Tuesday, February 28, 2006

Euthanasia Baby

Woolly Days saw a news report recently of a complaint about Clint Eastwood’s Million Dollar Baby’s treatment of the euthanasia issue.

In M$B the heroine boxer Hilary Swank is paralysed from the neck down after an incident in her title fight. She asks her trainer (Clint himself) to assist her to commit suicide.

He goes through much agonising and has a brave discussion with a local Catholic priest about his dilemma. The priest says to him ‘Do this thing and you will go so far within yourself, you’ll never come out.”

Despite this advice, he (Clint) eventually carries out his boxer’s wishes to end her suffering.

The complainant in the news report (an American right-to-lifer) says this outcome is an unfair treatment of euthanasia and that not everyone in hospital wants to put an end to themselves.

Furthermore, Eastwood was giving a misleading and dangerous impression with his film, he said.

Eastwood begged to differ. He said he was not necessarily in favour of euthanasia but merely telling a story.

And a damn fine story it is too. Not too soon either, as such a serious topic fully deserves prime screen time. An honest and open debate on the merits of mercy killing is well overdue. There are too many people in pain in so-called palliative care. These people have the right to die if they so freely choose. Society should not have the right to stop them or punish those, who usually in the interest of deep love, assist them in their escape.

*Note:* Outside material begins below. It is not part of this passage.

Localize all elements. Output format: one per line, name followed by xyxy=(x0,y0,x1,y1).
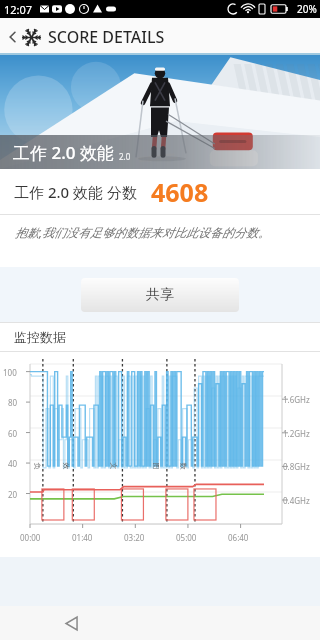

It should be possible to frame legislation such that limited and life-threatening situations have a way out that does not involve long drawn-out painful deaths. We treat horses humanely, why do we treat humans like horses? Or why don’t we?

This is a left-over remnant of an ancient Catholic ethos that has served its day and ought to be given a mercy killing of its own. Of course, the Catholics and their fundamentalist allies will resist such change fiercely on ideological grounds. They do not care about the pain inflicted. The principle is more important. It is also a huge matter of power.

Another remnant of Biblical humanism that needs to be exposed.